Eric Lang / Courtesy of the artist

Magical things keep happening to Lil Nas X. Crazy, serendipitous things. Take last Sunday, just two days before his 20th birthday: He’s sitting in the stands at L.A.’s Staples Center, when out of nowhere the ball in play falls into his possession. “Like literally, I was at the Lakers game, and the ball flew in my hands,” he says. “It was just a sign in a way. Or, at least, that’s how I felt. And I’m not even a superstitious person, but yeah.”

The next day he met an even bigger fate. Having already consumed the nation in a debate over race, genre and their unholy miscegenation over the last century in the music industry, his country-trap ditty “Old Town Road” topped the Billboard Hot 100. It wasn’t totally unexpected, especially after he released a twangy remix last Friday featuring another country disrupter, Billy Ray Cyrus. But in the aftermath of Billboard removing “Old Town Road” from the Hot Country Songs chart the week prior — while declaring that the song “does not embrace enough elements of today’s country music” — his success proves the gatekeepers comically incapable of reining him in as he hops genres, busts formats and breaks all the old-school taboos.

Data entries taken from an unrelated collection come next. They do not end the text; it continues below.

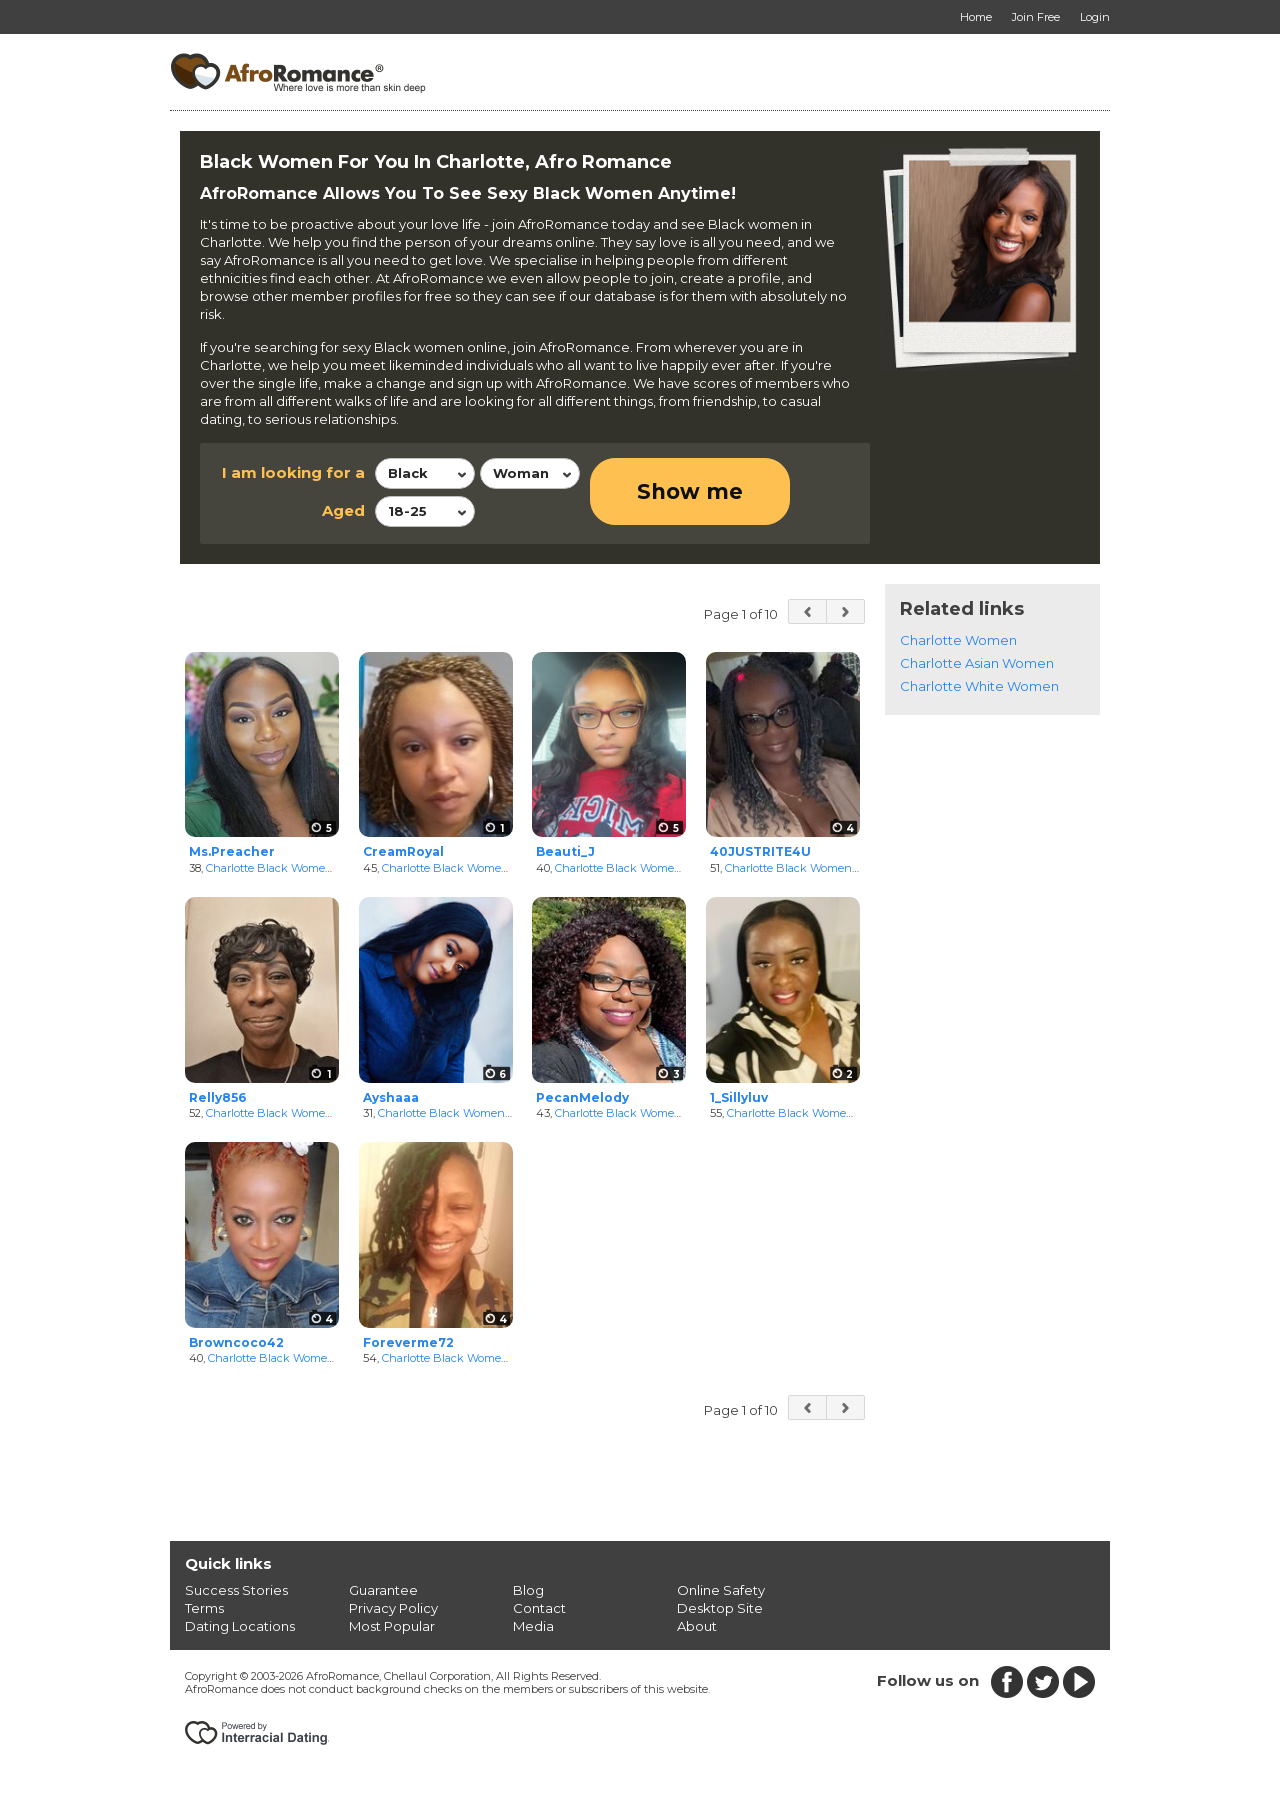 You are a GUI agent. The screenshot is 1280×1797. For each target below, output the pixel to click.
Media (533, 1626)
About (697, 1626)
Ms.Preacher (232, 851)
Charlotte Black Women (269, 868)
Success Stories (236, 1590)
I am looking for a (293, 472)
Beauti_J (565, 851)
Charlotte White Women (979, 686)
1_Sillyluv (739, 1097)
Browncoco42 (236, 1342)
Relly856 (217, 1097)
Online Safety (721, 1590)
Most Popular (392, 1626)
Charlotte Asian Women (977, 663)
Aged (343, 510)
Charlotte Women (958, 640)
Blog (528, 1590)
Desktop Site (720, 1608)
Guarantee (383, 1590)
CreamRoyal (403, 851)
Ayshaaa (391, 1097)
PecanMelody (582, 1097)
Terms (204, 1608)
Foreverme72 (408, 1342)
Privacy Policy (393, 1608)
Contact (539, 1608)
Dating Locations (240, 1626)
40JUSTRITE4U (760, 851) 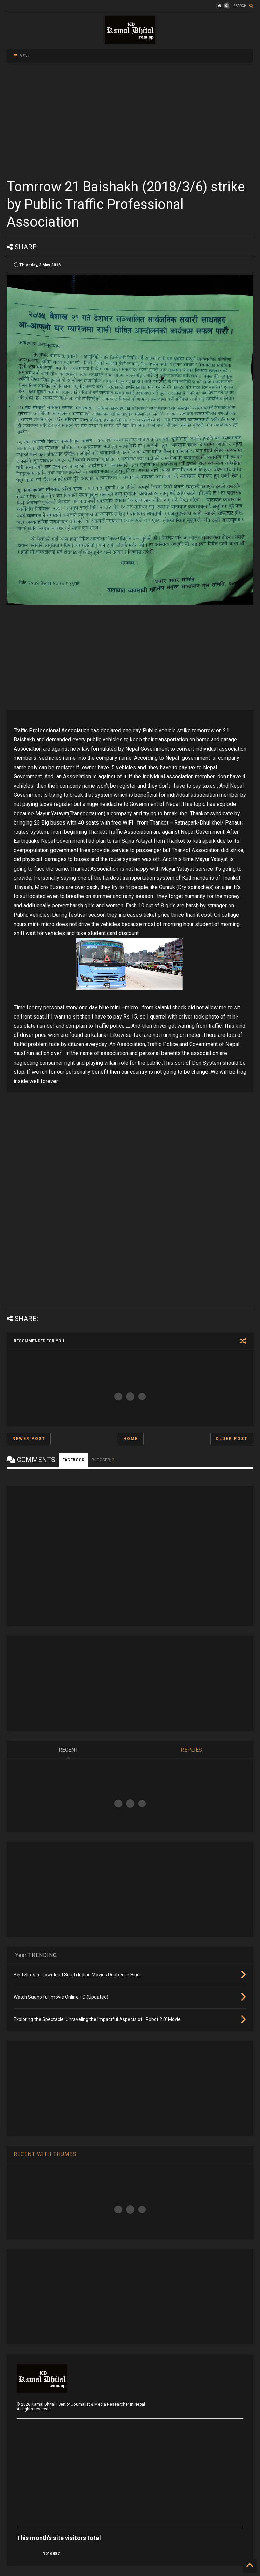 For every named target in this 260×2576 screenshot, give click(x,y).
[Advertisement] (130, 120)
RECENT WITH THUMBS (45, 2154)
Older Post (232, 1438)
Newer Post (28, 1438)
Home (130, 1438) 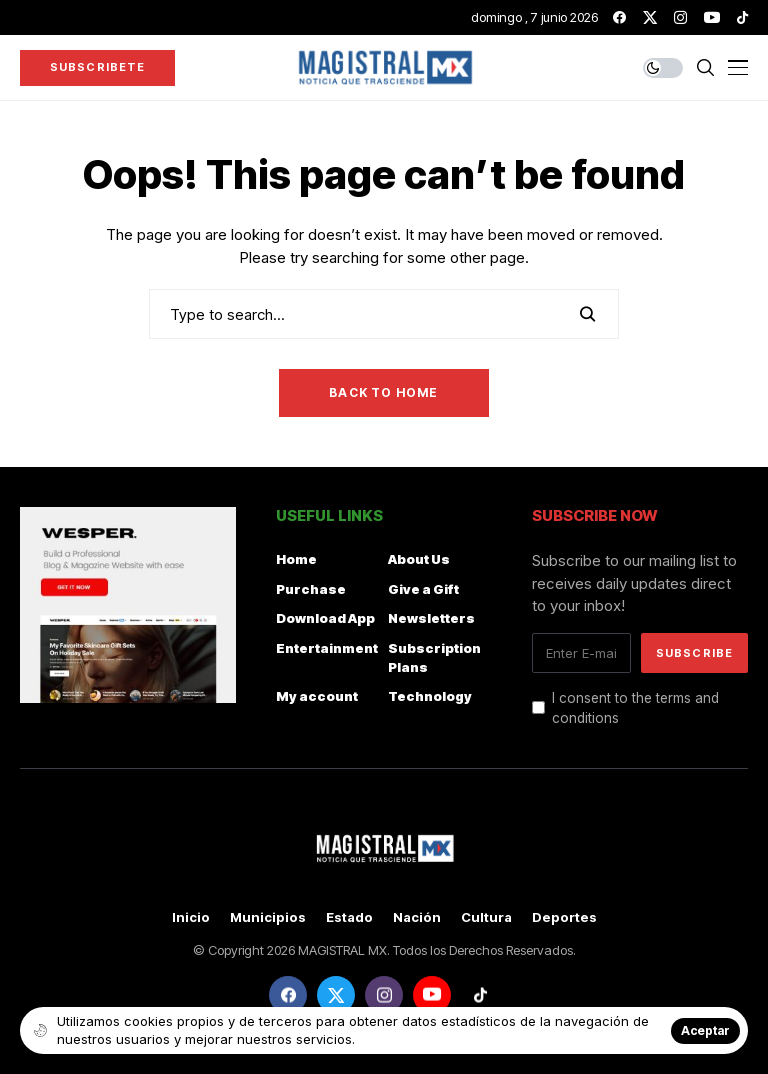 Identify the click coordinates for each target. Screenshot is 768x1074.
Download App (325, 618)
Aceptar (705, 1030)
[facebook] (619, 17)
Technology (430, 696)
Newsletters (431, 618)
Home (296, 559)
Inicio (191, 917)
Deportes (564, 917)
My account (317, 696)
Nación (417, 917)
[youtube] (712, 17)
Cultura (486, 917)
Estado (349, 917)
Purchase (311, 589)
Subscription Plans (434, 658)
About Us (419, 559)
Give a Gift (423, 589)
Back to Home (383, 392)
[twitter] (650, 17)
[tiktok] (742, 17)
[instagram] (680, 17)
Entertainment (327, 648)
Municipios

Every few years it feels like another artist emerges from Atlanta who challenges tradition and reinvents the sound of music. It’s something hip-hop heads and pop prognosticators have been hyper-tuned to over the last decade. What we’re still learning to grasp is how a generation of digital natives is reconfiguring the way songs are made, marketed, even manipulated online for mass consumption. Lil Nas X happens to be expert at all of the above — an Atlanta-based artist who’s an Internet baby, first and foremost, raised on a steady diet of memes. Among the last decade’s rotating cast of ATLiens, his blueprint bears more in common with Soulja Boy’s early social media sorcery than Future‘s modulated robocroon.